- [To do]: Search the lines of the records for the word "camera", and copy every line that has it.
::::::::
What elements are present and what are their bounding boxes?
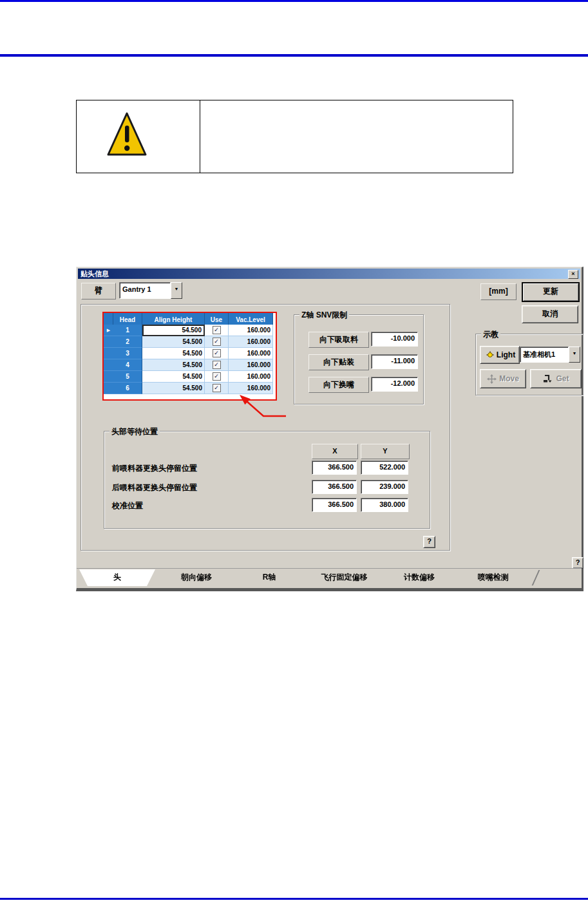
vac-level-cell[interactable]: 160.000 xyxy=(229,359,273,371)
head-table-annotation-border: Head Align Height Use Vac.Level ▶ 1 54.5… xyxy=(102,312,277,401)
help-button-dialog[interactable]: ? xyxy=(572,557,583,569)
use-cell[interactable]: ✓ xyxy=(205,371,229,383)
units-label: [mm] xyxy=(480,283,517,300)
checkbox-checked-icon[interactable]: ✓ xyxy=(213,337,221,346)
use-cell[interactable]: ✓ xyxy=(205,348,229,359)
use-cell[interactable]: ✓ xyxy=(205,325,229,336)
tab-r-axis[interactable]: R轴 xyxy=(233,569,305,586)
row-selector-icon: ▶ xyxy=(104,325,113,336)
help-button[interactable]: ? xyxy=(423,536,435,548)
cancel-button[interactable]: 取消 xyxy=(522,305,578,323)
align-height-cell[interactable]: 54.500 xyxy=(142,348,205,359)
align-height-cell[interactable]: 54.500 xyxy=(142,336,205,348)
camera-select-value: 基准相机1 xyxy=(520,347,569,363)
teach-group: 示教 Light 基准相机1 ▼ xyxy=(475,334,583,395)
head-wait-group: 头部等待位置 X Y 前喂料器更换头停留位置 366.500 522.000 后… xyxy=(104,431,430,529)
vac-level-cell[interactable]: 160.000 xyxy=(229,325,273,336)
dialog-title: 贴头信息 xyxy=(81,270,109,278)
snv-nozzle-label: 向下换嘴 xyxy=(308,377,369,393)
column-header-y: Y xyxy=(361,444,410,459)
tab-flight-fixed-offset[interactable]: 飞行固定偏移 xyxy=(307,569,382,586)
get-tool-icon xyxy=(542,374,553,384)
row-selector-cell xyxy=(104,383,113,394)
head-number-cell[interactable]: 4 xyxy=(113,359,142,371)
page-top-rule xyxy=(0,0,588,2)
dialog-titlebar: 贴头信息 × xyxy=(78,269,580,279)
head-wait-group-title: 头部等待位置 xyxy=(109,426,160,437)
align-height-cell[interactable]: 54.500 xyxy=(142,371,205,383)
tab-strip: 头 朝向偏移 R轴 飞行固定偏移 计数偏移 喷嘴检测 xyxy=(77,568,582,588)
tab-orientation-offset[interactable]: 朝向偏移 xyxy=(161,569,232,586)
move-button[interactable]: Move xyxy=(480,369,526,388)
checkbox-checked-icon[interactable]: ✓ xyxy=(213,372,221,381)
use-cell[interactable]: ✓ xyxy=(205,383,229,394)
row-selector-cell xyxy=(104,371,113,383)
main-panel: Head Align Height Use Vac.Level ▶ 1 54.5… xyxy=(81,304,450,551)
column-header-x: X xyxy=(312,444,358,459)
head-number-cell[interactable]: 5 xyxy=(113,371,142,383)
chevron-down-icon[interactable]: ▼ xyxy=(171,282,182,299)
row-selector-cell xyxy=(104,336,113,348)
vac-level-cell[interactable]: 160.000 xyxy=(229,348,273,359)
calibration-y-field[interactable]: 380.000 xyxy=(361,498,408,512)
snv-pick-value[interactable]: -10.000 xyxy=(371,332,418,347)
checkbox-checked-icon[interactable]: ✓ xyxy=(213,349,221,357)
head-number-cell[interactable]: 1 xyxy=(113,325,142,336)
light-button-label: Light xyxy=(497,347,515,363)
update-button[interactable]: 更新 xyxy=(522,282,580,302)
front-feeder-y-field[interactable]: 522.000 xyxy=(361,461,408,475)
checkbox-checked-icon[interactable]: ✓ xyxy=(213,361,221,369)
align-height-cell[interactable]: 54.500 xyxy=(142,359,205,371)
chevron-down-icon[interactable]: ▼ xyxy=(569,347,580,363)
head-number-cell[interactable]: 3 xyxy=(113,348,142,359)
rear-feeder-position-label: 后喂料器更换头停留位置 xyxy=(112,482,197,493)
document-page: 贴头信息 × 臂 Gantry 1 ▼ [mm] 更新 取消 Head Alig… xyxy=(0,0,588,903)
page-footer-rule xyxy=(0,898,588,900)
warning-icon-cell xyxy=(77,100,200,173)
use-cell[interactable]: ✓ xyxy=(205,336,229,348)
snv-place-label: 向下贴装 xyxy=(308,354,369,370)
z-snv-group: Z轴 SNV限制 向下吸取料 -10.000 向下贴装 -11.000 向下换嘴… xyxy=(294,314,424,404)
rear-feeder-y-field[interactable]: 239.000 xyxy=(361,480,408,494)
row-selector-cell xyxy=(104,348,113,359)
gantry-select-value: Gantry 1 xyxy=(119,282,171,299)
front-feeder-x-field[interactable]: 366.500 xyxy=(312,461,357,475)
get-button[interactable]: Get xyxy=(530,369,582,388)
warning-callout-box xyxy=(76,100,513,173)
move-button-label: Move xyxy=(499,374,519,383)
teach-group-title: 示教 xyxy=(481,329,500,340)
head-info-dialog: 贴头信息 × 臂 Gantry 1 ▼ [mm] 更新 取消 Head Alig… xyxy=(76,267,583,591)
tab-strip-end-divider xyxy=(532,570,540,585)
camera-select[interactable]: 基准相机1 ▼ xyxy=(520,347,580,363)
tab-nozzle-check[interactable]: 喷嘴检测 xyxy=(457,569,530,586)
use-cell[interactable]: ✓ xyxy=(205,359,229,371)
tab-count-offset[interactable]: 计数偏移 xyxy=(383,569,455,586)
front-feeder-position-label: 前喂料器更换头停留位置 xyxy=(112,463,197,474)
snv-nozzle-value[interactable]: -12.000 xyxy=(371,377,418,392)
head-number-cell[interactable]: 2 xyxy=(113,336,142,348)
close-icon[interactable]: × xyxy=(568,270,578,279)
align-height-cell[interactable]: 54.500 xyxy=(142,325,205,336)
annotation-arrow xyxy=(236,392,294,424)
get-button-label: Get xyxy=(556,374,569,383)
arm-label: 臂 xyxy=(81,283,116,299)
move-cross-icon xyxy=(487,374,497,384)
vac-level-cell[interactable]: 160.000 xyxy=(229,336,273,348)
head-number-cell[interactable]: 6 xyxy=(113,383,142,394)
head-table: Head Align Height Use Vac.Level ▶ 1 54.5… xyxy=(104,313,273,394)
vac-level-cell[interactable]: 160.000 xyxy=(229,371,273,383)
align-height-cell[interactable]: 54.500 xyxy=(142,383,205,394)
tab-head[interactable]: 头 xyxy=(79,569,155,586)
snv-place-value[interactable]: -11.000 xyxy=(371,354,418,369)
warning-triangle-icon xyxy=(106,110,147,159)
z-snv-group-title: Z轴 SNV限制 xyxy=(299,310,349,321)
checkbox-checked-icon[interactable]: ✓ xyxy=(213,326,221,334)
checkbox-checked-icon[interactable]: ✓ xyxy=(213,384,221,392)
snv-pick-label: 向下吸取料 xyxy=(308,332,369,348)
calibration-x-field[interactable]: 366.500 xyxy=(312,498,357,512)
row-selector-cell xyxy=(104,359,113,371)
rear-feeder-x-field[interactable]: 366.500 xyxy=(312,480,357,494)
page-header-rule xyxy=(0,54,588,57)
light-button[interactable]: Light xyxy=(480,346,520,364)
gantry-select[interactable]: Gantry 1 ▼ xyxy=(119,282,182,299)
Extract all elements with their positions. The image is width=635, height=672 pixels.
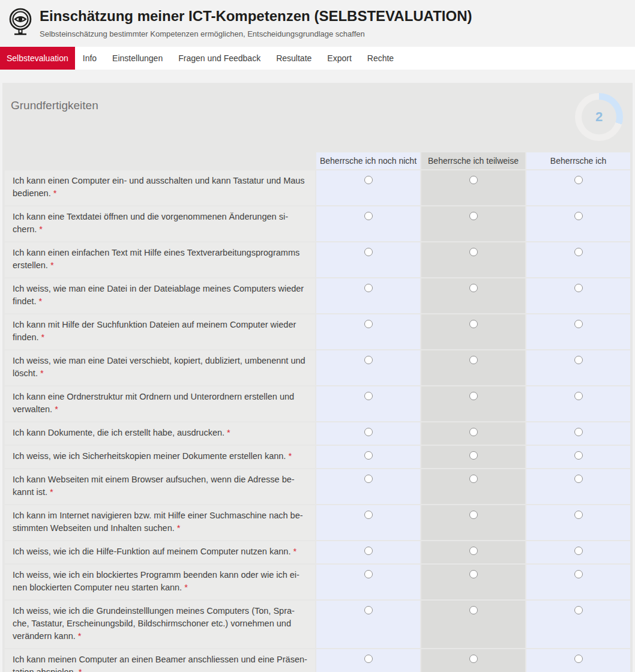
radio-cell-beherrsche[interactable] [526, 601, 630, 648]
radio-button-noch-nicht[interactable] [364, 212, 373, 220]
radio-button-beherrsche[interactable] [574, 320, 583, 328]
nav-tab-resultate[interactable]: Resultate [268, 47, 319, 70]
radio-button-teilweise[interactable] [469, 511, 478, 519]
nav-tab-info[interactable]: Info [75, 47, 104, 70]
radio-button-beherrsche[interactable] [574, 356, 583, 364]
radio-button-noch-nicht[interactable] [364, 655, 373, 663]
radio-cell-beherrsche[interactable] [526, 242, 630, 277]
radio-cell-teilweise[interactable] [421, 565, 525, 599]
radio-button-teilweise[interactable] [469, 320, 478, 328]
radio-cell-beherrsche[interactable] [526, 505, 630, 540]
radio-cell-noch-nicht[interactable] [316, 469, 420, 504]
radio-button-teilweise[interactable] [469, 356, 478, 364]
radio-cell-noch-nicht[interactable] [316, 314, 420, 349]
radio-cell-noch-nicht[interactable] [316, 386, 420, 421]
section-header: Grundfertigkeiten 2 [2, 83, 633, 151]
radio-button-teilweise[interactable] [469, 570, 478, 578]
radio-cell-teilweise[interactable] [421, 446, 525, 468]
radio-button-teilweise[interactable] [469, 248, 478, 256]
nav-tab-rechte[interactable]: Rechte [360, 47, 402, 70]
radio-button-noch-nicht[interactable] [364, 392, 373, 400]
radio-button-beherrsche[interactable] [574, 248, 583, 256]
radio-cell-beherrsche[interactable] [526, 170, 630, 205]
radio-cell-noch-nicht[interactable] [316, 278, 420, 313]
radio-cell-teilweise[interactable] [421, 170, 525, 205]
radio-button-beherrsche[interactable] [574, 284, 583, 292]
radio-cell-teilweise[interactable] [421, 386, 525, 421]
nav-tab-export[interactable]: Export [319, 47, 359, 70]
radio-button-teilweise[interactable] [469, 392, 478, 400]
radio-cell-teilweise[interactable] [421, 242, 525, 277]
table-row: Ich weiss, wie ich die Grundeinstelllung… [5, 601, 630, 648]
radio-cell-teilweise[interactable] [421, 278, 525, 313]
radio-button-beherrsche[interactable] [574, 392, 583, 400]
radio-cell-beherrsche[interactable] [526, 565, 630, 599]
radio-button-beherrsche[interactable] [574, 212, 583, 220]
radio-cell-noch-nicht[interactable] [316, 422, 420, 445]
radio-button-beherrsche[interactable] [574, 570, 583, 578]
radio-cell-beherrsche[interactable] [526, 469, 630, 504]
radio-cell-teilweise[interactable] [421, 541, 525, 563]
radio-button-teilweise[interactable] [469, 451, 478, 460]
radio-button-beherrsche[interactable] [574, 547, 583, 555]
radio-cell-noch-nicht[interactable] [316, 565, 420, 599]
radio-button-noch-nicht[interactable] [364, 606, 373, 614]
radio-button-beherrsche[interactable] [574, 606, 583, 614]
radio-cell-teilweise[interactable] [421, 469, 525, 504]
radio-cell-noch-nicht[interactable] [316, 541, 420, 563]
nav-tab-selbstevaluation[interactable]: Selbstevaluation [0, 47, 75, 70]
radio-cell-beherrsche[interactable] [526, 446, 630, 468]
radio-cell-beherrsche[interactable] [526, 649, 630, 672]
radio-cell-teilweise[interactable] [421, 422, 525, 445]
radio-button-noch-nicht[interactable] [364, 320, 373, 328]
radio-button-teilweise[interactable] [469, 176, 478, 184]
radio-cell-teilweise[interactable] [421, 350, 525, 385]
radio-button-teilweise[interactable] [469, 284, 478, 292]
radio-button-noch-nicht[interactable] [364, 511, 373, 519]
radio-cell-teilweise[interactable] [421, 649, 525, 672]
radio-cell-teilweise[interactable] [421, 601, 525, 648]
radio-cell-beherrsche[interactable] [526, 278, 630, 313]
radio-cell-noch-nicht[interactable] [316, 242, 420, 277]
radio-button-teilweise[interactable] [469, 547, 478, 555]
radio-cell-noch-nicht[interactable] [316, 170, 420, 205]
radio-button-noch-nicht[interactable] [364, 176, 373, 184]
radio-cell-beherrsche[interactable] [526, 314, 630, 349]
radio-button-noch-nicht[interactable] [364, 547, 373, 555]
radio-cell-beherrsche[interactable] [526, 386, 630, 421]
radio-cell-noch-nicht[interactable] [316, 446, 420, 468]
radio-button-noch-nicht[interactable] [364, 356, 373, 364]
radio-cell-beherrsche[interactable] [526, 350, 630, 385]
nav-tab-einstellungen[interactable]: Einstellungen [104, 47, 170, 70]
radio-cell-beherrsche[interactable] [526, 206, 630, 241]
radio-cell-beherrsche[interactable] [526, 541, 630, 563]
radio-cell-teilweise[interactable] [421, 505, 525, 540]
radio-button-noch-nicht[interactable] [364, 428, 373, 436]
radio-button-beherrsche[interactable] [574, 475, 583, 483]
radio-cell-beherrsche[interactable] [526, 422, 630, 445]
radio-button-noch-nicht[interactable] [364, 570, 373, 578]
radio-cell-teilweise[interactable] [421, 314, 525, 349]
radio-cell-noch-nicht[interactable] [316, 206, 420, 241]
radio-button-noch-nicht[interactable] [364, 248, 373, 256]
radio-button-teilweise[interactable] [469, 212, 478, 220]
radio-button-beherrsche[interactable] [574, 655, 583, 663]
radio-button-noch-nicht[interactable] [364, 475, 373, 483]
radio-cell-noch-nicht[interactable] [316, 350, 420, 385]
nav-tab-fragen-und-feedback[interactable]: Fragen und Feedback [170, 47, 268, 70]
radio-button-teilweise[interactable] [469, 428, 478, 436]
radio-button-noch-nicht[interactable] [364, 284, 373, 292]
radio-button-teilweise[interactable] [469, 475, 478, 483]
content-panel: Grundfertigkeiten 2 Beherrsche ich noch … [2, 83, 633, 672]
radio-cell-noch-nicht[interactable] [316, 649, 420, 672]
radio-cell-noch-nicht[interactable] [316, 505, 420, 540]
radio-button-beherrsche[interactable] [574, 428, 583, 436]
radio-button-noch-nicht[interactable] [364, 451, 373, 460]
radio-button-beherrsche[interactable] [574, 511, 583, 519]
radio-button-teilweise[interactable] [469, 655, 478, 663]
radio-button-teilweise[interactable] [469, 606, 478, 614]
radio-cell-teilweise[interactable] [421, 206, 525, 241]
radio-cell-noch-nicht[interactable] [316, 601, 420, 648]
radio-button-beherrsche[interactable] [574, 451, 583, 460]
radio-button-beherrsche[interactable] [574, 176, 583, 184]
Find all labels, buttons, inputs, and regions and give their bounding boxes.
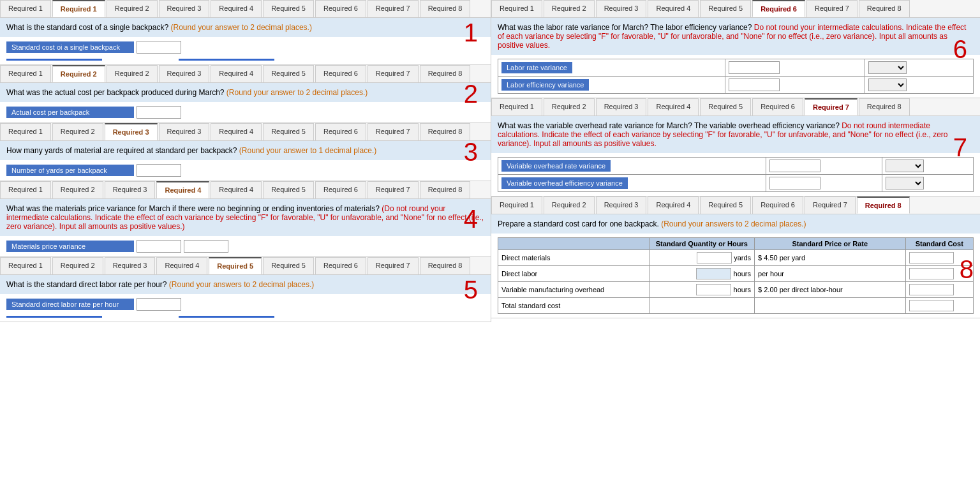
::::::::
- [Reply]:
camera-select-value: 基准相机1 xyxy=(520,347,569,363)
camera-select[interactable]: 基准相机1 ▼ xyxy=(520,347,580,363)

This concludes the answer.